Зато дед по-детски радовался вниманию – книге, хорошим сигаретам (он курил рабоче-крестьянскую «Приму»), коробке конфет, той же возможности посидеть за бутылочкой сладкого винца. Не отказался бы, подозревал я, он и от ресторана. А тому препятствовали мои студенческие возможности. Но как-то в Москву приехала моя жена из Сибири, я привел Марию знакомить с дедом. Он был полон галантности к молодой женщине, в восторге от приготовленных ею блюд, а я в тот день еще принес билеты в театр. И мы нарядной, благоухающей духами и «шипром», троицей вышли к остановке такси, чтоб ехать в центр столицы. Подкатила машина с шашечками, но, опережая нас, к ней устремилась едва подошедшая к остановке ухоженная, гладкая дамочка. Как тут возмутился наш боевой дед! «Садимся, ребята! Мы первые... А вам, уважаемая, давно пора прогуливать болонок на парижском бульваре – в сообществе таких же «графинь»!

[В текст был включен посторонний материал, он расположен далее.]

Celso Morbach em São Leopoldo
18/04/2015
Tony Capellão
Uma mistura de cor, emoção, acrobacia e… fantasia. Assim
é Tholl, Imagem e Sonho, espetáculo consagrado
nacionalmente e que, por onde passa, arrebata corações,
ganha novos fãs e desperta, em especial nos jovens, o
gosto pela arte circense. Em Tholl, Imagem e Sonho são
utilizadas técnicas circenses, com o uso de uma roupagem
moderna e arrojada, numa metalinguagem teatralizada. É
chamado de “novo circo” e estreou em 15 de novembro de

Дама опешила, фыркнула, но растерялась, отступила. А мы покатили. «Вот так с этим подлым народом, с господами, надо разговаривать! Не выношу...» – продолжал кипеть бывший красный конник.
Примирение и согласие...
Еще очень обрадовался Аркадий Александрович, что о нем вспомнили к какой-то юбилейной советской дате, попросили «что-нибудь памятного, связанного с революцией и гражданской войной», для выставки в музее Советской Армии. Он отнёс туда свою фотографию с наградами на пиджаке, какие-то «штучки», среди них – коричневый, прокуренный сигаретный мундштук, простенький портсигар с выдавленными на лицевой стороне коробки «Тремя богатырями» художника Васнецова. Потом опять сходил на Площадь Коммуны, где военный музей, удостоверился, что экспонаты с достойной надписью находятся на обозрении – под стеклянной витриной...

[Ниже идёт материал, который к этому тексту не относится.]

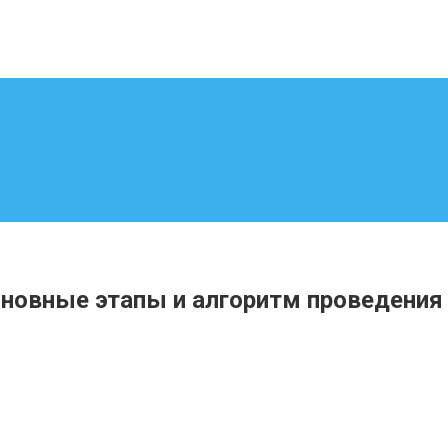
основные этапы и алгоритм проведения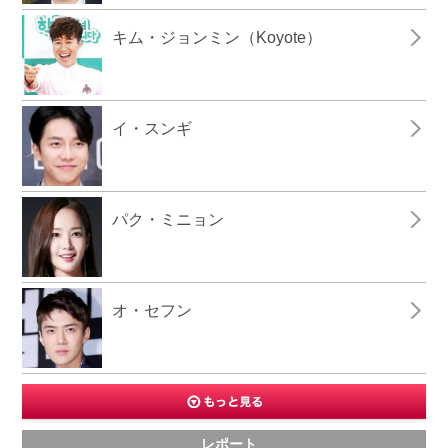
キム・ジョンミン（Koyote）
イ・スンギ
パク・ミニョン
オ・セフン
レポート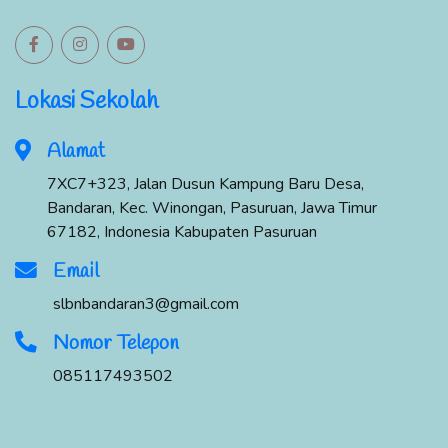
Lokasi Sekolah
Alamat
7XC7+323, Jalan Dusun Kampung Baru Desa,
Bandaran, Kec. Winongan, Pasuruan, Jawa Timur
67182, Indonesia Kabupaten Pasuruan
Email
slbnbandaran3@gmail.com
Nomor Telepon
085117493502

Умер Аркадий Александрович внезапно, упав на улице от сердечного удара. Случилось это через несколько лет после моего окончания института, горькая весть застала меня в Тюмени. Возможно, отыскались родственники – наследники скромного жилища революционного деда, которому в год смерти едва исполнилось шестьдесят девять лет. А скорей всего, драгоценные эти московские «метры» квартирки перешли в собственность Моссовета. Завещаний боевой конник никаких не делал, не успел, скорей всего. Так же – скорей всего – нынешние хозяева страны, их приспешники выбросили на помойку и тех васнецовских «Трёх богатырей», выдавленных на алюминиевом портсигаре красного героя гражданской войны Аркадия Александровича Кеворкова...
Не под той ли самой витриной московского военного музея, не на месте ли прежнего экспоната того наблюдал другой воин, белый, другой русский человек, экспонат чудовищного свойства эту «перчатку» из кожи с человеческой руки. «Экспонат», возмутивший его своей, действительно, запоздалой, неуместной в данный момент, политической направленностью.